This government’s assumption that a growing economy will benefit everyone is flawed. Such thinking has always prevailed in Whitehall. It has perpetuated the damaging view that it doesn’t matter if growth is driven by a limited number of regionally-confined sectors.
The result is that our economy is dangerously skewed towards London and the southeast, regions that thrive on consumption rather than production, on services rather than manufacturing, and are the only parts of the country to see growth at pre-crash levels.
The productivity gap between north and south has widened to 35 per cent: an unforgivable disparity that is even more apparent in infrastructure investment. In 2017, the government cancelled rail electrification projects in the northwest and across South Wales, only to announce—one week later—that it would pour £30bn into Crossrail 2 in London. In 2018, London will receive £4,155 per person in transport investment—in Yorkshire & Humber the figure is £844.
Years of under-investment in our industrial heartlands shaped the divisions and resentments that delivered Brexit. The defining mission of the Labour Party must be to re-unite our fragmented country, and that must start with investment in infrastructure.
A consequence of Brexit will be the loss of the soft loans that we receive through the European Investment Bank and the European Infrastructure Fund. This makes the need for the National Investment Bank and National Infrastructure Fund even more vital. Labour is already leading the way. The Conservatives have jumped on Labour’s 2013 Armitt Review, which set up a National Infrastructure Commission (NIC), to depoliticise and stabilise infrastructure policy.
The priority for infrastructure planning must be to combine the value for money of the public sector with the dynamism of the private sector. The NIC is helping to achieve this, but politics still gets in the way.
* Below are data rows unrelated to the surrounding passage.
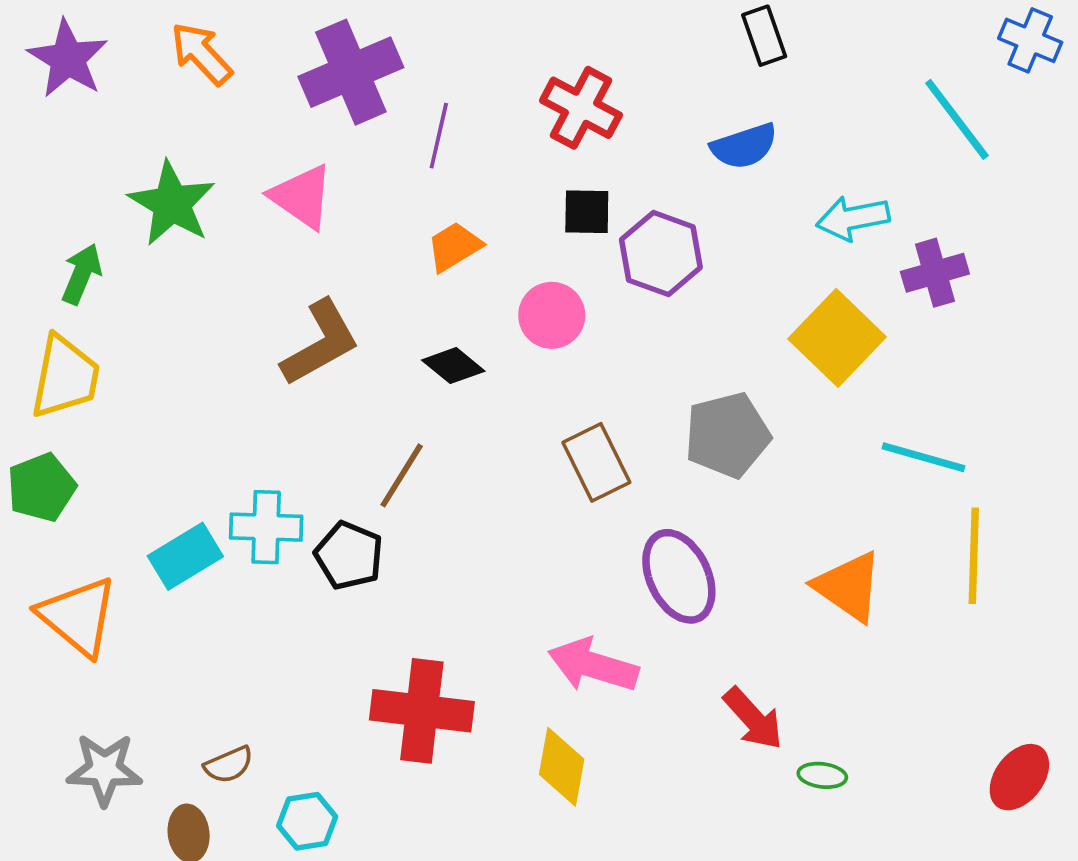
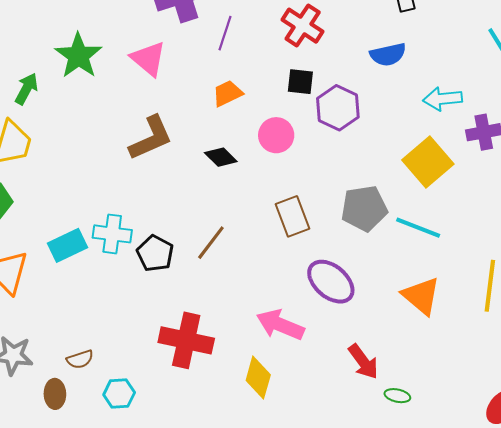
cyan line: (923, 457) -> (418, 228), moved
brown line: (402, 475) -> (211, 243), moved
purple ellipse: (679, 576) -> (331, 282), turned -30

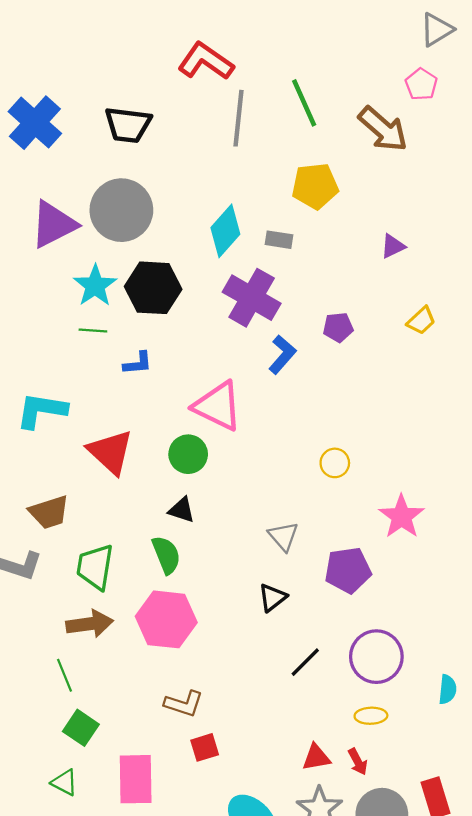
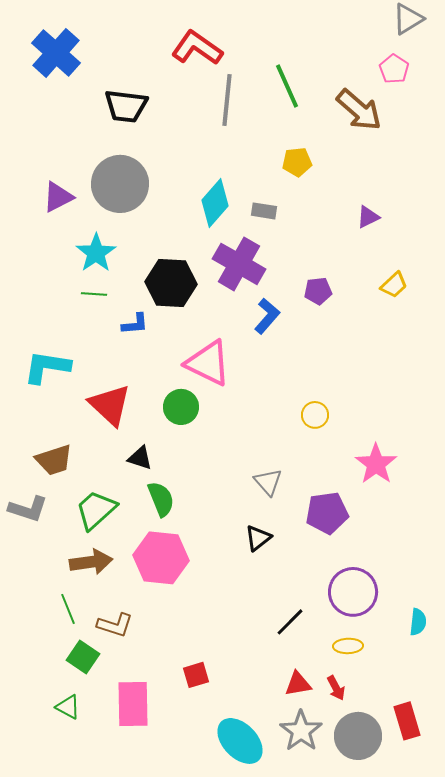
blue cross: (35, 123) -> (56, 53), moved
yellow pentagon: (315, 186) -> (297, 162), size x0.7
purple triangle: (54, 224) -> (58, 197), size x0.7
black hexagon: (153, 288) -> (171, 283), moved
black triangle: (182, 510) -> (140, 458), moved
green trapezoid: (95, 567) -> (96, 510), turned 39
black line: (305, 662) -> (290, 622), moved
brown L-shape: (184, 704) -> (115, 625), moved

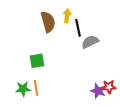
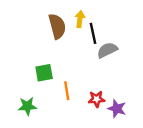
red star: (109, 87) -> (97, 99), moved
orange line: (36, 88) -> (67, 91), moved

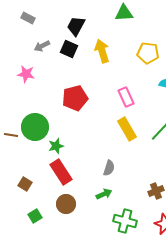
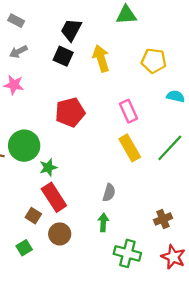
gray arrow: (42, 46) -> (18, 52), moved
brown square: (25, 184) -> (33, 216), moved
green arrow: (104, 194) -> (103, 222), turned -63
It has taken far too long to make critical decisions on Heathrow, HS2, and the Swansea Bay Tidal Lagoon. Labour’s next manifesto should contain a clear commitment to giving the NIC greater autonomy.
Labour has pledged to take advantage of record-low interest rates by investing £250bn over 10 years in upgrading our economy—but we will only get our money’s worth if the majority is invested outside the southeast.
Overall, our economy desperately lacks resilience, cohesion and balance; our creaking infrastructure contributes to those weaknesses. The need for Keynesian thinking and action is greater than at any time since 1945, when it took a Labour government to unleash a programme of infrastructure investment that changed our country beyond recognition.
Clement Attlee understood that the point of politics is to build shared values and a common purpose. That single-minded, patriotic commitment to the common good translated into transformational infrastructure policies and life-changing opportunities across Britain. Now is the time for us to re-discover that sense of national mission, and to commit to bringing our roads, rail, housing, energy, and broadband into the 21st century.